Para entendermos o processo de como superar o luto, é fundamental sabermos o que é essa fase, que irá acometer a todos em um dado momento de nossas vidas.

O luto é uma fase transicional que a pessoa passa, quando ocorre a morte de um ente querido, assim como, quando acontece o termino de um relacionamento, a perda de um emprego, e etc. O luto está intrínseco a perda, e sim, ele faz parte de nossas vidas, bem mais do que podemos imaginar. O fato é que, atrelamos somente a morte a esse processo, todavia, ele está envolto em muitas situações em nosso cotidiano.

“Entende-se que luto é uma fase transitória em que o sujeito, se depara com a perda do objeto de amor, e a superação desta fase se dá com a substituição do mesmo, e é, a libido investida no material perdido, será empregada em um novo objeto”.  
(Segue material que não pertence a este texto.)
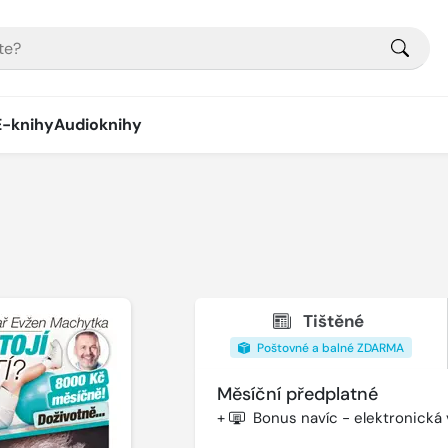
E-knihy
Audioknihy
Tištěné
Poštovné a balné ZDARMA
Měsíční předplatné
+
Bonus navíc - elektronická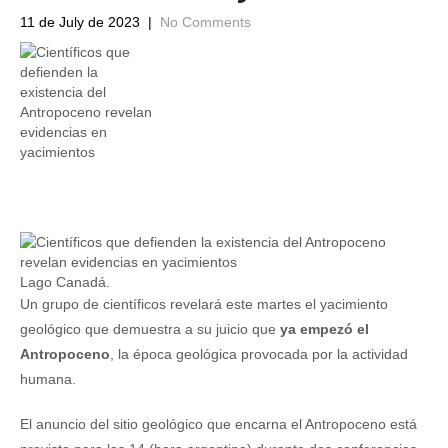
11 de July de 2023
|
No Comments
Lago Canadá.
Un grupo de científicos revelará este martes el yacimiento
geológico que demuestra a su juicio que
ya empezó el
Antropoceno
, la época geológica provocada por la actividad
humana.
El anuncio del sitio geológico que encarna el Antropoceno está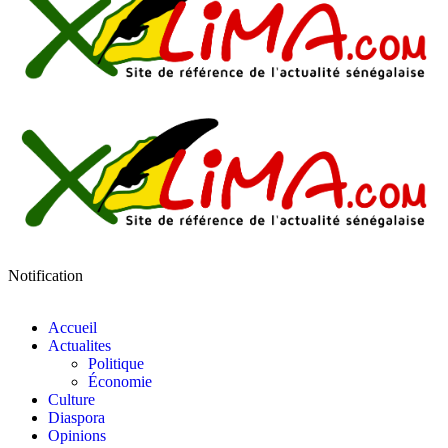
Notification
Accueil
Actualites
Politique
Économie
Culture
Diaspora
Opinions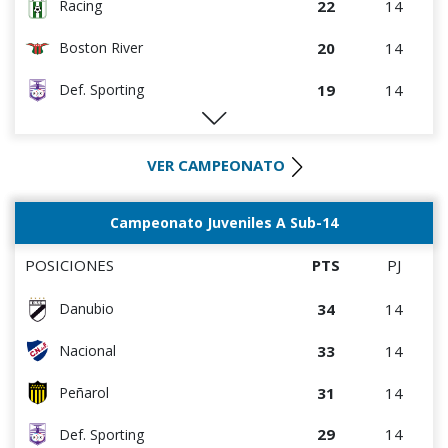
22
14
Racing
20
14
Boston River
19
14
Def. Sporting
19
14
Peñarol
VER CAMPEONATO
17
14
Danubio
17
14
Rentistas
Campeonato Juveniles A Sub-14
15
14
D. Maldonado
POSICIONES
PTS
PJ
12
14
Wanderers
34
14
Danubio
12
14
Bella Vista
33
14
Nacional
10
14
Albion
31
14
Peñarol
8
14
Juventud
29
14
Def. Sporting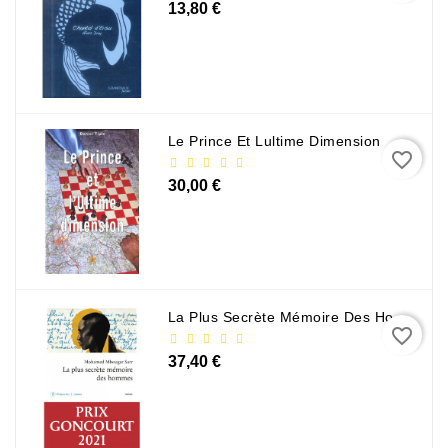
13,80 €
Le Prince Et Lultime Dimension
favorite_border
30,00 €
La Plus Secrète Mémoire Des Hommes - Mohamed Mbougar Sarr
favorite_border
37,40 €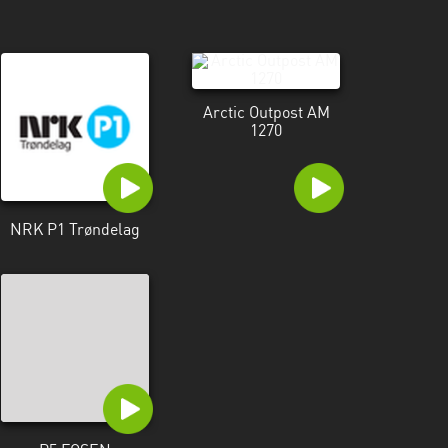
Arctic Outpost AM
1270
NRK P1 Trøndelag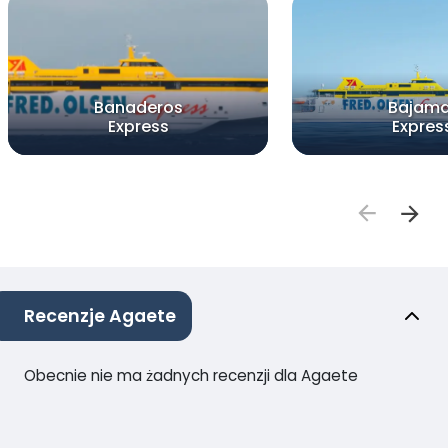
Banaderos
Bajama
Express
Expres
Recenzje Agaete
Obecnie nie ma żadnych recenzji dla Agaete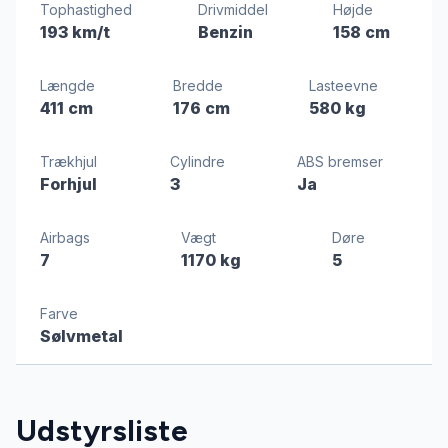
Tophastighed
Drivmiddel
Højde
193 km/t
Benzin
158 cm
Længde
Bredde
Lasteevne
411 cm
176 cm
580 kg
Trækhjul
Cylindre
ABS bremser
Forhjul
3
Ja
Airbags
Vægt
Døre
7
1170 kg
5
Farve
Sølvmetal
Udstyrsliste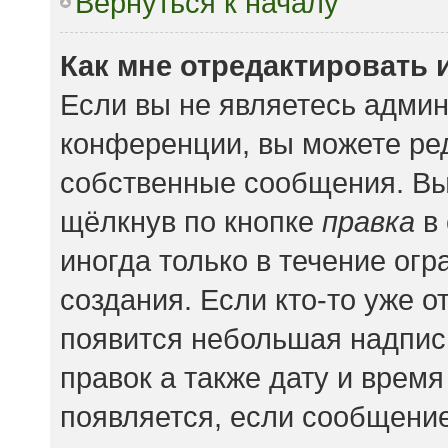
Вернуться к началу
Как мне отредактировать 
Если вы не являетесь адми
конференции, вы можете ред
собственные сообщения. Вы
щёлкнув по кнопке
правка
в 
иногда только в течение ог
создания. Если кто-то уже о
появится небольшая надпись
правок а также дату и время
появляется, если сообщени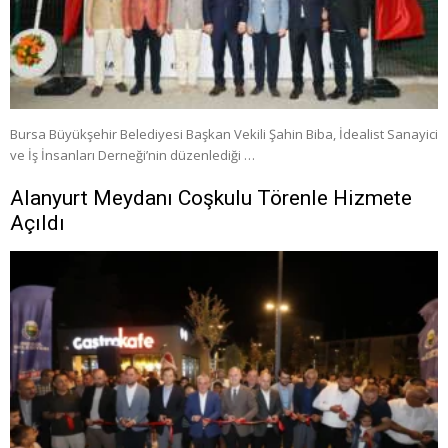
Bursa Büyükşehir Belediyesi Başkan Vekili Şahin Biba, İdealist Sanayici
ve İş İnsanları Derneği’nin düzenlediği …
Alanyurt Meydanı Coşkulu Törenle Hizmete
Açıldı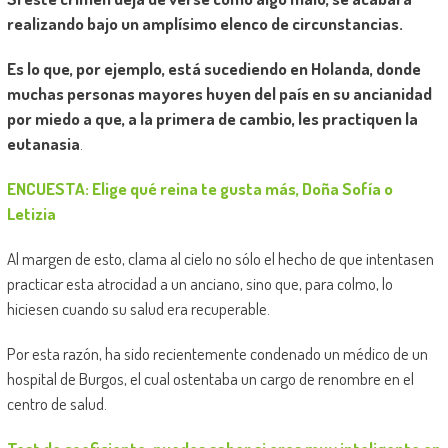
realizando bajo un amplísimo elenco de circunstancias.
Es lo que, por ejemplo, está sucediendo en Holanda, donde
muchas personas mayores huyen del país en su ancianidad
por miedo a que, a la primera de cambio, les practiquen la
eutanasia
.
ENCUESTA: Elige qué reina te gusta más, Doña Sofía o
Letizia
Al margen de esto, clama al cielo no sólo el hecho de que intentasen
practicar esta atrocidad a un anciano, sino que, para colmo, lo
hiciesen cuando su salud era recuperable.
Por esta razón, ha sido recientemente condenado un médico de un
hospital de Burgos, el cual ostentaba un cargo de renombre en el
centro de salud.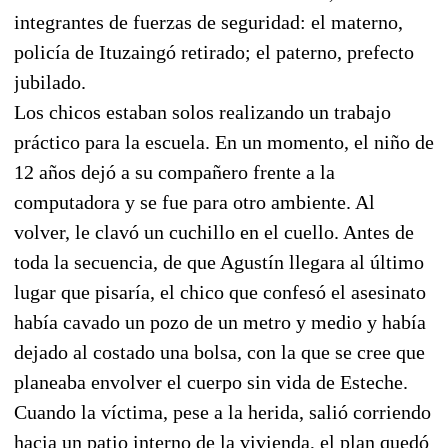
integrantes de fuerzas de seguridad: el materno,
policía de Ituzaingó retirado; el paterno, prefecto
jubilado.
Los chicos estaban solos realizando un trabajo
práctico para la escuela. En un momento, el niño de
12 años dejó a su compañero frente a la
computadora y se fue para otro ambiente. Al
volver, le clavó un cuchillo en el cuello. Antes de
toda la secuencia, de que Agustín llegara al último
lugar que pisaría, el chico que confesó el asesinato
había cavado un pozo de un metro y medio y había
dejado al costado una bolsa, con la que se cree que
planeaba envolver el cuerpo sin vida de Esteche.
Cuando la víctima, pese a la herida, salió corriendo
hacia un patio interno de la vivienda, el plan quedó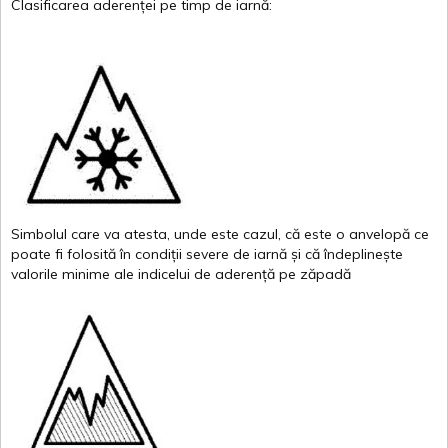
Clasificarea
aderenței
pe
timp
de
iarnă
:
Simbolul
care
va
atesta
,
unde
este
cazul
,
că
este
o
anvelopă
ce
poate
fi
folosită
în
condiții
severe de
iarnă
și
că
îndeplinește
valor
i
le
minime
ale
indicelui
de
aderență
pe
zăpadă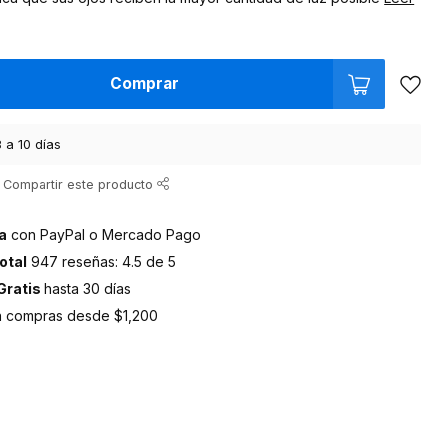
Comprar
 a 10 días
Compartir este producto
a
con PayPal o Mercado Pago
otal
947 reseñas: 4.5 de 5
Gratis
hasta 30 días
 compras desde $1,200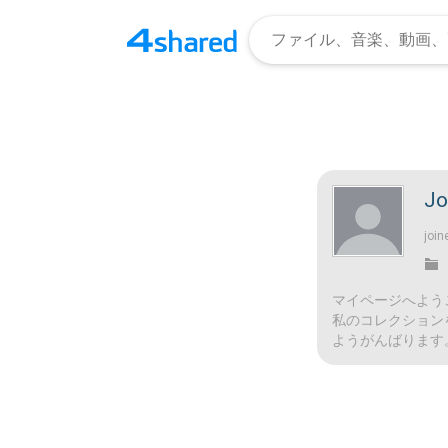
Jo
join
マイページへよう
私のコレクション
ようがんばります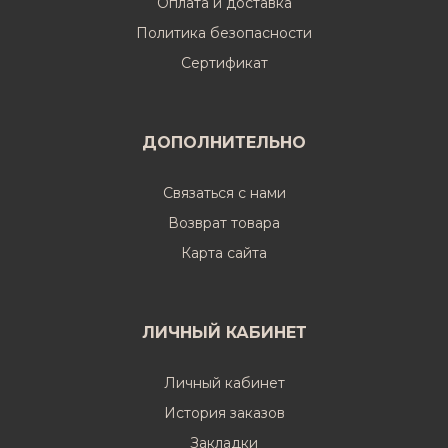
Оплата и доставка
Политика безопасности
Cертификат
ДОПОЛНИТЕЛЬНО
Связаться с нами
Возврат товара
Карта сайта
ЛИЧНЫЙ КАБИНЕТ
Личный кабинет
История заказов
Закладки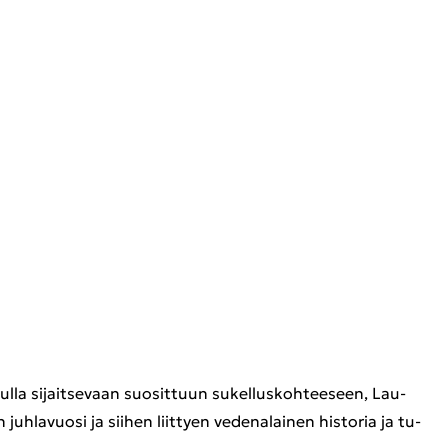
l­la si­jait­se­vaan suo­sit­tuun su­kel­lus­koh­tee­seen, Lau­
uh­la­vuo­si ja sii­hen liit­tyen ve­de­na­lai­nen his­to­ria ja tu­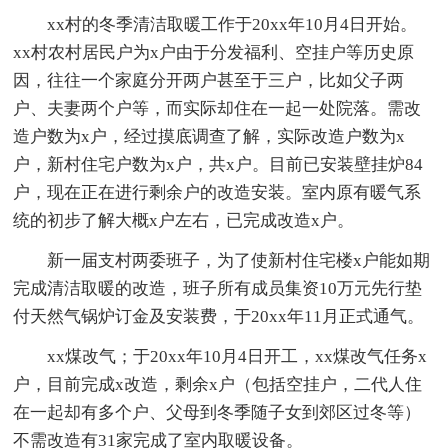
xx村的冬季清洁取暖工作于20xx年10月4日开始。
xx村农村居民户为x户由于分发福利、空挂户等历史原
因，往往一个家庭分开两户甚至于三户，比如父子两
户、夫妻两个户等，而实际却住在一起一处院落。需改
造户数为x户，经过摸底调查了解，实际改造户数为x
户，新村住宅户数为x户，共x户。目前已安装壁挂炉84
户，现在正在进行剩余户的改造安装。室内原有暖气系
统的初步了解大概x户左右，已完成改造x户。
新一届支村两委班子，为了使新村住宅楼x户能如期
完成清洁取暖的改造，班子所有成员集资10万元先行垫
付天然气锅炉订金及安装费，于20xx年11月正式通气。
xx煤改气；于20xx年10月4日开工，xx煤改气任务x
户，目前完成x改造，剩余x户（包括空挂户，二代人住
在一起却有多个户、父母到冬季随子女到郊区过冬等）
不需改造有31家完成了室内取暖设备。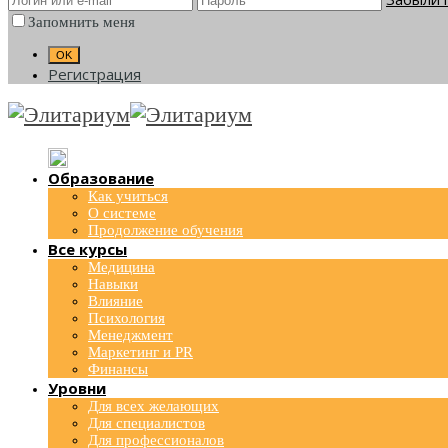
Запомнить меня
Регистрация
Образование
Как учиться
О системе
Продолжение обучения
Все курсы
Медицина
Навыки
Влияние
Психология
Менеджмент
Маркетинг и PR
Финансы
Уровни
Для всех желающих
Для специалистов
Для профессионалов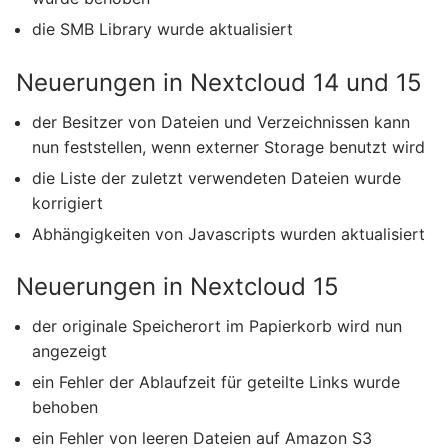
die SMB Library wurde aktualisiert
Neuerungen in Nextcloud 14 und 15
der Besitzer von Dateien und Verzeichnissen kann
nun feststellen, wenn externer Storage benutzt wird
die Liste der zuletzt verwendeten Dateien wurde
korrigiert
Abhängigkeiten von Javascripts wurden aktualisiert
Neuerungen in Nextcloud 15
der originale Speicherort im Papierkorb wird nun
angezeigt
ein Fehler der Ablaufzeit für geteilte Links wurde
behoben
ein Fehler von leeren Dateien auf Amazon S3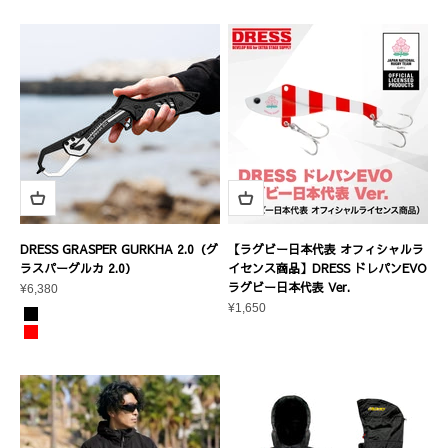
DRESS GRASPER GURKHA 2.0（グ
【ラグビー日本代表 オフィシャルラ
ラスパーグルカ 2.0）
イセンス商品】DRESS ドレパンEVO
ラグビー日本代表 Ver.
セール価格
¥6,380
セール価格
¥1,650
カラー
ブラック/シルバー
クリムゾンレッド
-Kátia Margarete F. da Rosa, Psicóloga.    

As fases do luto

Por ser um processo transicional, o luto ocorre através de etapas, mas, o desenrolamento não é obrigatoriamente sequencial, bem como, não necessariamente, essas etapas começam em seguida do término de outra, portanto, voltamos a repetir que o período irá variar de acordo com cada pessoa. Vale informar também, que o luto pode anteceder a perda (morte e etc).

Negação

Ao se deparar com a realidade (a perda), podemos negá-la veemente, não queremos acreditar que isso possa ter nos acontecidos, não com conosco, ou com os nossos, “ainda se tratando de uma pessoa tão especial”, “isso não pode ter ocorrido”. Negamos com intuito de poder suportar a dor! A negação pode ser explicita ou não, podemos demonstrar publicamente um conformismo, entretanto, estamos negando internamente a perda. Esse estágio é de suma importância para superar o luto, pois ajuda a amortecer o impacto imediato do caldeirão de emoções que são jorradas sobre o enlutado.

Raiva

A negação não é capaz de dar conta por muito tempo, portanto, pode surgir a etapa da raiva, a fim de conseguir demonstrar toda a nossa frustração e/ou ressentimento pelo ocorrido. Sentimos ainda mais raiva e/ou remorso por saber que não há reversão. Essa etapa pode ser positiva para dar contar de transbordar o acúmulo de emoções, entretanto, pode ser injusta para com os outros (parentes, cônjuges, animais de estimação e etc), pois eles acabam virando o alvo da fúria. É nessa fase também que pode aparecer o comportamento de querer identificar o culpado (responsável) por tamanho sofrimento.

Negociação

É a etapa em que o “se” surgi com o propósito de encontrar uma justificativa, bem como, obter teorias que possam reverter a situação, quem nunca se deparou com os comentários: “se ele tivesse tomado o remédio”, “se eu não tivesse mandando ela para lá”, “se eu estivesse no lugar dele”. Nós começamos a criar possíveis cenários que não resultariam na perda e, passamos a negociar com a fé, uma possível reversão da morte (perda), ou que ela não aconteça (conforme foi sinalizado, o luto pode iniciar antes mesmo do fato se consumar).

Tristeza (depressão)

Não há fantasia que seja capaz de sobressair a realidade (há algumas exceções). Quando tomamos ciência e sentimos uma imensa sensação de vazio o nosso humor rebaixa, é uma tristeza tão profunda que mitiga todas as energias, as forças se esvaíram, escoam pelos nossos corpos. O ente não irá mais voltar! Essa etapa é o ponto de partida para elaboração de um luto saudável, ou o caminho que levará para um luto patológico, desencadeando uma melancolia ou até mesmo um suicídio. A primeira sugestão a ser dada, em relação a como superar o luto é: ao perceber que não conseguirá dar conta de elaborar o sofrimento sozinha, procure uma ajuda psicológica ou o apoio imediatamente.

Aceitação

Essa etapa emerge através da resiliência, aceitamos que a morte é uma condição sem alteração, passamos a buscar o retorno de nossas vidas, com dor sim, mas seguimos em frente em um aprendizado continuo, lindando com a saudade, mas seguindo, pois a vida não para.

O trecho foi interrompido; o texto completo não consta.